# Problem requirements:
Type out the data again. Keep every line exactly the same.

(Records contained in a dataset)
* * *
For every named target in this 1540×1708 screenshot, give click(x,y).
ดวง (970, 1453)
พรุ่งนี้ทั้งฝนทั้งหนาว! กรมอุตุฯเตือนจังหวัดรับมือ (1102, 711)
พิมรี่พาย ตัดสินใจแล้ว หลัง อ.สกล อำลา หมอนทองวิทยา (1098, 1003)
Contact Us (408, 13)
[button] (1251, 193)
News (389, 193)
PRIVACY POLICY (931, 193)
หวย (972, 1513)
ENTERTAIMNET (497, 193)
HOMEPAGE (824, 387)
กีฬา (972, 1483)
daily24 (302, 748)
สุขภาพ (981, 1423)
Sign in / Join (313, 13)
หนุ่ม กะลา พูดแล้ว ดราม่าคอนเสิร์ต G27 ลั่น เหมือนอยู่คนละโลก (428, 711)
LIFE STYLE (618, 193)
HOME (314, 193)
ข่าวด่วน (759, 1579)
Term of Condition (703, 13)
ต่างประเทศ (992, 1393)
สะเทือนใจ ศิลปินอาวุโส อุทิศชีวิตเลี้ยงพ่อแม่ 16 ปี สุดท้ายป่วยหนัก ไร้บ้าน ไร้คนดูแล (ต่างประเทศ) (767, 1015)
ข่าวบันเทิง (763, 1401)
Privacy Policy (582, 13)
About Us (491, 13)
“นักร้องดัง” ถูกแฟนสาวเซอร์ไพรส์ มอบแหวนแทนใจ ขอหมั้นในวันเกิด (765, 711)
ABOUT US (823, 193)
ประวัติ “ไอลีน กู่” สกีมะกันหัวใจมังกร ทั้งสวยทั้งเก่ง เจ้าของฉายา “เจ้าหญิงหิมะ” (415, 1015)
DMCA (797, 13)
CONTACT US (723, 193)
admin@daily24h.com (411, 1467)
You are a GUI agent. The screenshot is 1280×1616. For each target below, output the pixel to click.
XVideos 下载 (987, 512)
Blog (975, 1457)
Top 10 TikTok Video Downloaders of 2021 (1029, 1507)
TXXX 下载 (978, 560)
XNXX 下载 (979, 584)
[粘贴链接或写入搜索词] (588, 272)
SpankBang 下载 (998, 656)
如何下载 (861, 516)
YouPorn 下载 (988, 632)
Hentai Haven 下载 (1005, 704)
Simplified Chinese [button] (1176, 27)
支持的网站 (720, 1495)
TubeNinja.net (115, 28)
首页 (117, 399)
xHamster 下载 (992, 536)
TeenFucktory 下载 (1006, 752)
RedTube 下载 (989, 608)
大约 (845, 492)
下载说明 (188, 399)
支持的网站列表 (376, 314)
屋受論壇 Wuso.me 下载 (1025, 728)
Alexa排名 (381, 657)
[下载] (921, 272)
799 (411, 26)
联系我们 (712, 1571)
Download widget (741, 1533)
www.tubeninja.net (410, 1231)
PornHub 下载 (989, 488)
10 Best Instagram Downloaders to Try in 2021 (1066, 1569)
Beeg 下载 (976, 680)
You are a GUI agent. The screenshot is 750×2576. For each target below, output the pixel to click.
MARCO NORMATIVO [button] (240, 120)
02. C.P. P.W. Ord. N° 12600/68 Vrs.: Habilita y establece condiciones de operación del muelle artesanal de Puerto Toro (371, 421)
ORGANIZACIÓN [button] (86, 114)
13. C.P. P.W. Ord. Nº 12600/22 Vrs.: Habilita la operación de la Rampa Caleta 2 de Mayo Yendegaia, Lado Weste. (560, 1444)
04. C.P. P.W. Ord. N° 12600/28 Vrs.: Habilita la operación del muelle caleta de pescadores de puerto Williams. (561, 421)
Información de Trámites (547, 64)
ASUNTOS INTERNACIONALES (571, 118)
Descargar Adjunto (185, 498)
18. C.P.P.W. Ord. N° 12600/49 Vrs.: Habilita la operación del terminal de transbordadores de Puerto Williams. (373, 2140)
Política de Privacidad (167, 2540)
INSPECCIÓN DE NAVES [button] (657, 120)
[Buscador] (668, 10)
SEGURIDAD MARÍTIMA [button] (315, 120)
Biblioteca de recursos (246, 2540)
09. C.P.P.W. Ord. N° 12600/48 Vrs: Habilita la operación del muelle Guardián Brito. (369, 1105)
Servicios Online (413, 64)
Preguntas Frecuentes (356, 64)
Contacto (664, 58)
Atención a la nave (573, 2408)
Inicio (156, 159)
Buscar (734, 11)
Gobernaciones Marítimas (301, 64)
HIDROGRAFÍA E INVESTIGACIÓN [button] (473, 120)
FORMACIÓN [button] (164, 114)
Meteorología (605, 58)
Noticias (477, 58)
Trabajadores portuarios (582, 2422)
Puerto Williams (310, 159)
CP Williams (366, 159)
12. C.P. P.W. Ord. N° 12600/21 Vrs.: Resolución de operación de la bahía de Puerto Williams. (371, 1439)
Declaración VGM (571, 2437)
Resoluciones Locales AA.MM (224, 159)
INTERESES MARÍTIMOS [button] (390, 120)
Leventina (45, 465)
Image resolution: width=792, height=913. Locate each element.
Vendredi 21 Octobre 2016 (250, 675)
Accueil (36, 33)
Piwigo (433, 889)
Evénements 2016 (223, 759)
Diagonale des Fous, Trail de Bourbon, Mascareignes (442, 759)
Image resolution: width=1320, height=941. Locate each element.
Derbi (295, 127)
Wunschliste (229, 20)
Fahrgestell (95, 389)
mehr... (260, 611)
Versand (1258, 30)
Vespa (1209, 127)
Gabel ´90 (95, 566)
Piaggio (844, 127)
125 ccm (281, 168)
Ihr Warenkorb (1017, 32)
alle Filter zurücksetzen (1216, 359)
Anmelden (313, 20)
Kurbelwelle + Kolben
* * *
# Result of the exercise:
For every named target in this 1540×1708 screenshot, give click(x,y).
ดวง (970, 1453)
พรุ่งนี้ทั้งฝนทั้งหนาว! กรมอุตุฯเตือนจังหวัดรับมือ (1102, 711)
พิมรี่พาย ตัดสินใจแล้ว หลัง อ.สกล อำลา หมอนทองวิทยา (1098, 1003)
Contact Us (408, 13)
[button] (1251, 193)
News (389, 193)
PRIVACY POLICY (931, 193)
หวย (972, 1513)
ENTERTAIMNET (497, 193)
HOMEPAGE (824, 387)
กีฬา (972, 1483)
daily24 (302, 748)
สุขภาพ (981, 1423)
Sign in / Join (313, 13)
หนุ่ม กะลา พูดแล้ว ดราม่าคอนเสิร์ต G27 ลั่น เหมือนอยู่คนละโลก (428, 711)
LIFE STYLE (618, 193)
HOME (314, 193)
ข่าวด่วน (759, 1579)
Term of Condition (703, 13)
ต่างประเทศ (992, 1393)
สะเทือนใจ ศิลปินอาวุโส อุทิศชีวิตเลี้ยงพ่อแม่ 16 ปี สุดท้ายป่วยหนัก ไร้บ้าน ไร้คนดูแล (ต่างประเทศ) (767, 1015)
ข่าวบันเทิง (763, 1401)
Privacy Policy (582, 13)
About Us (491, 13)
“นักร้องดัง” ถูกแฟนสาวเซอร์ไพรส์ มอบแหวนแทนใจ ขอหมั้นในวันเกิด (765, 711)
ABOUT US (823, 193)
ประวัติ “ไอลีน กู่” สกีมะกันหัวใจมังกร ทั้งสวยทั้งเก่ง เจ้าของฉายา “เจ้าหญิงหิมะ” (415, 1015)
DMCA (797, 13)
CONTACT US (723, 193)
admin@daily24h.com (411, 1467)
You are a GUI agent. The screenshot is 1280×1616. For each target below, output the pixel to click.
XVideos 下载 (987, 512)
Blog (975, 1457)
Top 10 TikTok Video Downloaders of 2021 (1029, 1507)
TXXX 下载 (978, 560)
XNXX 下载 (979, 584)
[粘贴链接或写入搜索词] (588, 272)
SpankBang 下载 (998, 656)
如何下载 (861, 516)
YouPorn 下载 (988, 632)
Hentai Haven 下载 (1005, 704)
Simplified Chinese [button] (1176, 27)
支持的网站 (720, 1495)
TubeNinja.net (115, 28)
首页 (117, 399)
xHamster 下载 (992, 536)
TeenFucktory 下载 (1006, 752)
RedTube 下载 (989, 608)
大约 (845, 492)
下载说明 (188, 399)
支持的网站列表 (376, 314)
屋受論壇 Wuso.me 下载 (1025, 728)
Alexa排名 (381, 657)
[下载] (921, 272)
799 (411, 26)
联系我们 (712, 1571)
Download widget (741, 1533)
www.tubeninja.net (410, 1231)
PornHub 下载 (989, 488)
10 Best Instagram Downloaders to Try in 2021 (1066, 1569)
Beeg 下载 (976, 680)
You are a GUI agent. The screenshot is 750×2576. For each target below, output the pixel to click.
MARCO NORMATIVO [button] (240, 120)
02. C.P. P.W. Ord. N° 12600/68 Vrs.: Habilita y establece condiciones de operación del muelle artesanal de Puerto Toro (371, 421)
ORGANIZACIÓN [button] (86, 114)
13. C.P. P.W. Ord. Nº 12600/22 Vrs.: Habilita la operación de la Rampa Caleta 2 de Mayo Yendegaia, Lado Weste. (560, 1444)
04. C.P. P.W. Ord. N° 12600/28 Vrs.: Habilita la operación del muelle caleta de pescadores de puerto Williams. (561, 421)
Información de Trámites (547, 64)
ASUNTOS INTERNACIONALES (571, 118)
Descargar Adjunto (185, 498)
18. C.P.P.W. Ord. N° 12600/49 Vrs.: Habilita la operación del terminal de transbordadores de Puerto Williams. (373, 2140)
Política de Privacidad (167, 2540)
INSPECCIÓN DE NAVES [button] (657, 120)
[Buscador] (668, 10)
SEGURIDAD MARÍTIMA [button] (315, 120)
Biblioteca de recursos (246, 2540)
09. C.P.P.W. Ord. N° 12600/48 Vrs: Habilita la operación del muelle Guardián Brito. (369, 1105)
Servicios Online (413, 64)
Preguntas Frecuentes (356, 64)
Contacto (664, 58)
Atención a la nave (573, 2408)
Inicio (156, 159)
Buscar (734, 11)
Gobernaciones Marítimas (301, 64)
HIDROGRAFÍA E INVESTIGACIÓN [button] (473, 120)
FORMACIÓN [button] (164, 114)
Meteorología (605, 58)
Noticias (477, 58)
Trabajadores portuarios (582, 2422)
Puerto Williams (310, 159)
CP Williams (366, 159)
12. C.P. P.W. Ord. N° 12600/21 Vrs.: Resolución de operación de la bahía de Puerto Williams. (371, 1439)
Declaración VGM (571, 2437)
Resoluciones Locales AA.MM (224, 159)
INTERESES MARÍTIMOS [button] (390, 120)
Leventina (45, 465)
Image resolution: width=792, height=913. Locate each element.
Vendredi 21 Octobre 2016 (250, 675)
Accueil (36, 33)
Piwigo (433, 889)
Evénements 2016 (223, 759)
Diagonale des Fous, Trail de Bourbon, Mascareignes (442, 759)
Image resolution: width=1320, height=941. Locate each element.
Derbi (295, 127)
Wunschliste (229, 20)
Fahrgestell (95, 389)
mehr... (260, 611)
Versand (1258, 30)
Vespa (1209, 127)
Gabel ´90 (95, 566)
Piaggio (844, 127)
125 ccm (281, 168)
Ihr Warenkorb (1017, 32)
alle Filter zurücksetzen (1216, 359)
Anmelden (313, 20)
Kurbelwelle + Kolben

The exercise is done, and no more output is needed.